Schwartz worked very closely with Trump for a long time ghostwriting the Art of the Deal. Since then, he has “studied and researched leaders and other high achievers on how their early childhood experiences have influenced their adult lives – mostly unconsciously – and on exploring the often-vast gulf between how they present themselves on the outside and how they feel on the inside”.

“It’s long been deeply unsettling to me how many behaviours associated with psychopathy Mr Trump exemplifies. There are seven characteristics associated with ‘antisocial personality disorder’, according to the Diagnostic and Statistical Manual of Mental Disorders: deceitfulness, impulsivity, failure to conform to social norms with respect to lawful behaviours, irritability and aggressiveness, reckless disregard for the safety of self or others, consistent irresponsibility, and lack of remorse. I’ve observed all seven in Mr. Trump over the years, and watched them get progressively worse. It’s the last one – lack of remorse – that gives him licence to freely exercise the other six.”

As Trump has said, he is the same person today that he was as a child.

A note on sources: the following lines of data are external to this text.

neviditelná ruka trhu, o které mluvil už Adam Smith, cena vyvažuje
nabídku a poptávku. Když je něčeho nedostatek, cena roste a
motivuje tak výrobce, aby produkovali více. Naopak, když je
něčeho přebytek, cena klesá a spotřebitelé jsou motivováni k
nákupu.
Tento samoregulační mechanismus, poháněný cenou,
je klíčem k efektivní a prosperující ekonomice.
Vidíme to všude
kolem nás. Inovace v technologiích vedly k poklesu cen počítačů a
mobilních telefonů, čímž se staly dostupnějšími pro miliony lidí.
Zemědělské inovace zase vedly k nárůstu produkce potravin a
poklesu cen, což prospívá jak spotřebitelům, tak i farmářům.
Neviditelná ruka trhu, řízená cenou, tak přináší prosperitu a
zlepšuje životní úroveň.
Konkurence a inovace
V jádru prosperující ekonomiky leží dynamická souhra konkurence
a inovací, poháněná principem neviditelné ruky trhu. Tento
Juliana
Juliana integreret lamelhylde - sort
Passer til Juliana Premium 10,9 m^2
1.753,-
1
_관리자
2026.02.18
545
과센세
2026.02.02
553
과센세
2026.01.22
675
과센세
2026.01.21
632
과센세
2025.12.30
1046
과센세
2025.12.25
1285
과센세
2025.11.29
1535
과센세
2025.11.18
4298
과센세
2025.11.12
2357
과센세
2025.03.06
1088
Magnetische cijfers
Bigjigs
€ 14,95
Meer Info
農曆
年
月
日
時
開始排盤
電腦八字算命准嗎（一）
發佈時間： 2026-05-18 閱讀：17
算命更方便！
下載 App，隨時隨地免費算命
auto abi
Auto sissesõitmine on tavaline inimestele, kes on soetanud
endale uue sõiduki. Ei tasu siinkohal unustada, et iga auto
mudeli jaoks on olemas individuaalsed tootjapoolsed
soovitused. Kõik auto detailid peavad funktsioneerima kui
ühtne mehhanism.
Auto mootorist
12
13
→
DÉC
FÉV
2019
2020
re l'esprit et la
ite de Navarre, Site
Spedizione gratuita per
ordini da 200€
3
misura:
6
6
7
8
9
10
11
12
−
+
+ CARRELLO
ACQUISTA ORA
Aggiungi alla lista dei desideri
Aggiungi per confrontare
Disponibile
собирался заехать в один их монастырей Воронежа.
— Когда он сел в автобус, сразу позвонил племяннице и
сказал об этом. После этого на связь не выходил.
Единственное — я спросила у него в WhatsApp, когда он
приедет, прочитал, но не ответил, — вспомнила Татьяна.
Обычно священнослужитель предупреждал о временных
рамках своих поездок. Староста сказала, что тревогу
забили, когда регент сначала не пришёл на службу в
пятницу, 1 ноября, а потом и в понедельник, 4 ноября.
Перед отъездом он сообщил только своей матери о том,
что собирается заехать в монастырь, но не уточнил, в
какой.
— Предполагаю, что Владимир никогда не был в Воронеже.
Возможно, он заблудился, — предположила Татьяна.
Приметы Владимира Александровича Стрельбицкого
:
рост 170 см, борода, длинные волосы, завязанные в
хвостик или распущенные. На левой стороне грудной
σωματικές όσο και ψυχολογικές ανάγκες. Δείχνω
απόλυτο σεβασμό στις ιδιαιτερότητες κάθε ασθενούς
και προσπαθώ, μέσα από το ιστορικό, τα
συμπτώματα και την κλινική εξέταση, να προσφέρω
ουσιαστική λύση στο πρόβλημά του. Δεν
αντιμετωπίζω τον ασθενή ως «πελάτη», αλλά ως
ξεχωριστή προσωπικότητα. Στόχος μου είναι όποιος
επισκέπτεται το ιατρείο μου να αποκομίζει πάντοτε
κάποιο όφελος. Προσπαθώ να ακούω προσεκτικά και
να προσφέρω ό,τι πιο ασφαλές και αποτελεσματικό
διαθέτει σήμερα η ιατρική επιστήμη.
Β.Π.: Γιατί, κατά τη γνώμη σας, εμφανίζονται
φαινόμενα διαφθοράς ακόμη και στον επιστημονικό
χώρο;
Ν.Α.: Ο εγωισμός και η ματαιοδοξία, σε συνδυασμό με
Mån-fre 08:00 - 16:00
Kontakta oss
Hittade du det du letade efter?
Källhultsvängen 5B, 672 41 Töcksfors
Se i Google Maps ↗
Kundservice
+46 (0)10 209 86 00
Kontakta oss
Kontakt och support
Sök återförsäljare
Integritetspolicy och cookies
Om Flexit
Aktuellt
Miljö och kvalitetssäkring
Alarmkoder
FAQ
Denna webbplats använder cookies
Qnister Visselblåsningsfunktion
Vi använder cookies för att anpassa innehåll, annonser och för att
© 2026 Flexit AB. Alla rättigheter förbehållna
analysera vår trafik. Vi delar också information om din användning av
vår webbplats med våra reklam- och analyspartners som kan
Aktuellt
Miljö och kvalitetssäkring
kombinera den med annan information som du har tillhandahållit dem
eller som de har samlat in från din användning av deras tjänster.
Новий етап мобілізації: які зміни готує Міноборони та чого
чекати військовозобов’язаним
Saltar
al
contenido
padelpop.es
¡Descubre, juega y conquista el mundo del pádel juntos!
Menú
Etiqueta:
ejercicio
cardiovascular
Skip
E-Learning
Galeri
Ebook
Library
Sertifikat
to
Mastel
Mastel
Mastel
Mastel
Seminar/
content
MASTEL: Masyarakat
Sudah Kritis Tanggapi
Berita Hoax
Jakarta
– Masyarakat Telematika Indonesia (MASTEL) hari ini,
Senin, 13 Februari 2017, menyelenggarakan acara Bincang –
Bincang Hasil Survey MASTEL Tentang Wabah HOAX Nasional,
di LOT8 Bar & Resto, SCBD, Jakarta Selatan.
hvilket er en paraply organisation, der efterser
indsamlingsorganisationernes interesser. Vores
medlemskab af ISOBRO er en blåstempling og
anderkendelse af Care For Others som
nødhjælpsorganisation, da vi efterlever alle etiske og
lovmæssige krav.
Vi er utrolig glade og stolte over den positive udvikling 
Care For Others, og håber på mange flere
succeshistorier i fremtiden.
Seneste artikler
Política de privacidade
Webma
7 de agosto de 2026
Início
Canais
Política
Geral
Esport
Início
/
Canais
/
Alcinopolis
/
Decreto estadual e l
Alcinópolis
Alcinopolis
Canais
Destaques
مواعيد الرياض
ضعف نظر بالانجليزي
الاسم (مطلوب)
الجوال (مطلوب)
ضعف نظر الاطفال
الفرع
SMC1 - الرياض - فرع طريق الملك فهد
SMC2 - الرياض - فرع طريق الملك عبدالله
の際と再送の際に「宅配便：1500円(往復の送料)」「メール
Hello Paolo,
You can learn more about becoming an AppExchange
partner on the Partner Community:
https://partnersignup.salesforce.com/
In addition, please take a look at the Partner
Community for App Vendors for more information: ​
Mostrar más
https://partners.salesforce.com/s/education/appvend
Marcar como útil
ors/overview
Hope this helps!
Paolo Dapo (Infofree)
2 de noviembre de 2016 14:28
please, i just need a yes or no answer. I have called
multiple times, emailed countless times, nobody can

As a politician he receives no sincere declarations of friendship, love, affection, or warm anecdotes, just the sycophancy he demands. Every relationship is transactional. When Roy Cohn, his longtime lawyer who did so much for Trump and his businesses, contracted AIDS, Trump deserted him, as he has done to many others. Without remorse.

The Republican Party should have weeded him out a decade ago and certainly should not have given him a second nomination. His four years in power resulted in a long list of people who resigned because they could not work with him or were fired by him because they refused to bend to his personal will.

Many of them cited one or more of the seven classic characteristics of anti-social personality disorder that Schwartz identified. That should be enough, but they could be dismissed as cases of sour grapes. Schwartz, however, was not fired by Trump. To the contrary he did well. More importantly, he has spent his professional life studying the character of high achievers.

To many Australians the support Trump gets despite his flawed character is mystifying.

One explanation is that nearly 90 per cent of US voters either identify as or lean to one or other of the major parties, leaving only just over 10 per cent as independents.

In short, the major parties could put up a white rabbit and still get 45 per cent of the vote. One party has now put up a candidate with antisocial personality disorder and is still polling 45 per cent of the vote.

Americans can’t say they weren’t warned. Australians, too, have been warned. In the past both Coalition and Labor Governments and Oppositions have expressed willingness to always work with both Democrat or Republican Administrations. But this is different – because you cannot “work with” a transactional sociopath.

Former Australian Labor Prime Minister now Ambassador to the US, Kevin Rudd, has said Australians should “chill out” at the prospect of a second Trump presidency. To the contrary, we should regard the prospect of a second Trump presidency as chilling.

Crispin Hull

This article first appeared in The Canberra Times and other Australian media on 15 October 2024.